Of course, it made little difference anyway, because I passed right by a security guard who told me I that I couldn't take photos outside but that inside the terminal was fine. Personally, I get the very strong feeling that there is no official photography policy in any rulebook. I suspect it's more that security guards get a big kick out of hearing the word "no" come out of their mouths. For one thing, this guy didn't react like he was trying to remember exactly what their policy is. He just came right out with the easiest answer.
Terminal 7 is essentially an extruded, truncated upside-down pyramid. The shape pulls upward and also appears to defy gravity to some degree.
The original heavy Brutalist concrete slab at the top seemed to float weightlessly over the canted glass wall below it. This conflict of materials was described by some as being "awkward," but I love its sense of dynamism. At some later date, the concrete was covered over with an aluminum facing that--while more slick and shiny--in my opinion lessens the impact of the effect.
Seeing the interior of this terminal for the first time was a bit of a revelation. As with far too much of JFK at every scale, it's a bit too cluttered up with stuff. In this case, the clutter is advertising mostly and looks a little sloppy. But I have a good talent for removing all that with my mind so I can imagine what it would have looked like when it first opened. The terminal is really amazingly cool.
When you first walk in the door, directly in front of you overhead is a row of canted windows looking down on the lobby. If it weren't for a row of tacky, overly colorful advertising banners strung along its bottom edge, it might look like the control room at NORAD or something.
I ended up needing to use the restroom here and I'm glad I did. Afterward, coming around the other side from where I'd entered, I discovered a moment that proved how glamorous this terminal must have been. It was the combination of the canted windows, clear at top, frosted at bottom, and these fantastically robust chairs designed by Alan Zoeftig in 1995.
There was something about it that just worked. Zoeftig is a world leader in airport furniture, by the way. These chairs also made an appearance in Star Wars--Episode 1.
Terminal 8: American Airlines (Kahn & Jacobs, 1960)
--Photo courtesy Electro's Spark.
This was the firm of Ely Jacques Kahn, one of the greatest architects of the early- to mid-twentieth century and architect of both Bergdorf Goodman and Bloomingdale's. The entire front facade of T8 was an enormous work of stained glass, said to be the largest in the world, by Robert Sowers. The real crime here is not as much that the piece had to be dismantled, but more that, aside from a few parts of it, they so callously disposed of it. It appears that parts of the window wall can be purchased for your own use from Olde Good Glass. Terminals 8 and 9 were replaced by a gigantic and unremarkable mega-terminal building designed by DMJM (AECOM), completed in 2008.
Terminal 9: United Airlines (SOM, 1961)
--Photo courtesy Unofficial 50th Anniversary.

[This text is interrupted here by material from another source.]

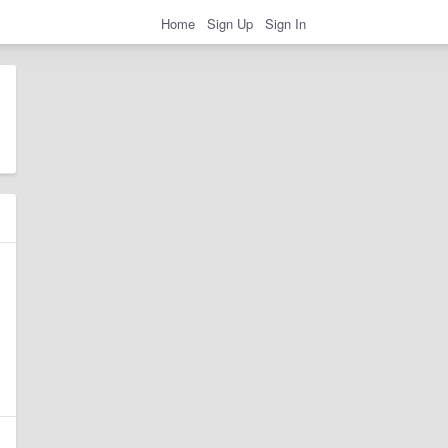
Home
Sign Up
Sign In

This was also demolished for the new Terminal 8. I suppose it was no great loss, but it was a nice bit of Modernism by SOM. I can concede that it very likely wouldn't have shown its age very gracefully, were it still standing today.
Overall, JFK is visual chaos. Way too much construction litters the landscape, building after building. Everywhere you look: terminal, hangar, administration building, roadway, hangar, mechanical, terminal, train tracks, hangar. Certainly much of the architecture is stunning, merely in need of a face lift. But there's just too much of it.